Hi codeforces! I was trying to learn about Li-Chao tree by some blog which i can find on gg (codeforces included). But there still some issue i was encountered while I trying to understood Li-Chao tree. Fortunately! I found that there's a simpler way to understand LC tree by thinking about another approach. So, I decide to write this blog for two reason :

• Archive

• Sharing

If you feel interesting about this topic, welcome!

Prerequisite :

Did you read one of two blog ? :

• https://robert1003.github.io/2020/02/06/li-chao-segment-tree.html

• https://cp-algorithms.com/geometry/convex_hull_trick.html

I.Which issue that me (or maybe someone) stuck in Li-Chao tree?

These question are main motivation :

• Why node on $$$Li-Chao$$$ $$$tree$$$ only store one line that is $$$min/max$$$ at point $$$mid$$$ which $$$mid$$$ is the point middle in segment $$$[L, R]$$$ which current node manage?
• Why in $$$Query$$$ function we get $$$max$$$ result on way from root to leaf instead of get a value in node which include point we want to query?

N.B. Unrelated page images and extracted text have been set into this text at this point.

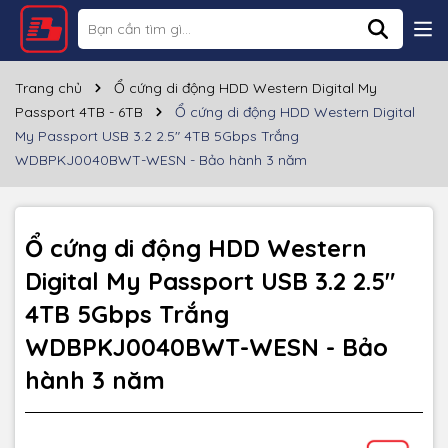
Thông số kỹ thuật
Thương hiệu
Western Digital
Trang chủ
Ổ cứng di động HDD Western Digital My
Passport 4TB - 6TB
Ổ cứng di động HDD Western Digital
Loại ổ cứng
HDD
My Passport USB 3.2 2.5" 4TB 5Gbps Trắng
WDBPKJ0040BWT-WESN - Bảo hành 3 năm
Dung lượng
4TB
Cổng giao tiếp
USB 3.2 Gen 1
Ổ cứng di động HDD Western
HĐH hỗ trợ
Windows; macOS
Digital My Passport USB 3.2 2.5"
Kích thước
110.2x75x19.15 mm
4TB 5Gbps Trắng
Tốc độ đọc
~5Gbps
WDBPKJ0040BWT-WESN - Bảo
hành 3 năm
Tốc độ ghi
~5Gbps
Màu sắc
Trắng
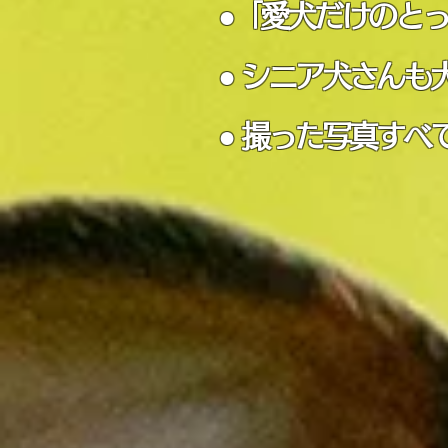
●「愛犬だけのとっ
● シニア犬さんも
● 撮った​写真す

I guess that somebody maybe stuck in here, so, we will answer it later.

II.Problemstatement

You must give a data structure which can do two following operation by the best way you can :

• Add a line $$$y = a*x + b$$$ into set $$$S$$$

• Given a point $$$x$$$, find $$$min$$$ value of $$$y$$$ among all line we added

Similar to $$$Li-Chao$$$ $$$tree$$$, we manage convex hull by the way maintain a segment $$$[L, R]$$$, for each intergers $$$x$$$ in $$$[L, R]$$$ we store line $$$y = a*x + b$$$ such that the line $$$y = a*x + b$$$ reach min at point with coordinate $$$x$$$.

Add operation : We can see that we will only care about convex hull of $$$S$$$, so that we will maintain it.

We can reach two observation :

• Add two line $$$x =\infty$$$ and $$$x = +\infty$$$ into $$$S$$$. Easy to see that the convex hull look like a parabol with nagative slope.

• If a line lie on convex hull, it will lie on a continuous interval on convex hull.

Thicker line represent the convex hull

We can iterate over [L, R] whenever we add a new line into S to update the "min line" for each point in $$$[L, R]$$$

However, by two observation above, we can do ternary search to find point x such that:

• $$$x$$$ $$$\in$$$ $$$[L, R]$$$

• At $$$x$$$ coordinate, the current line $$$y = a*x + b$$$ is the "min line".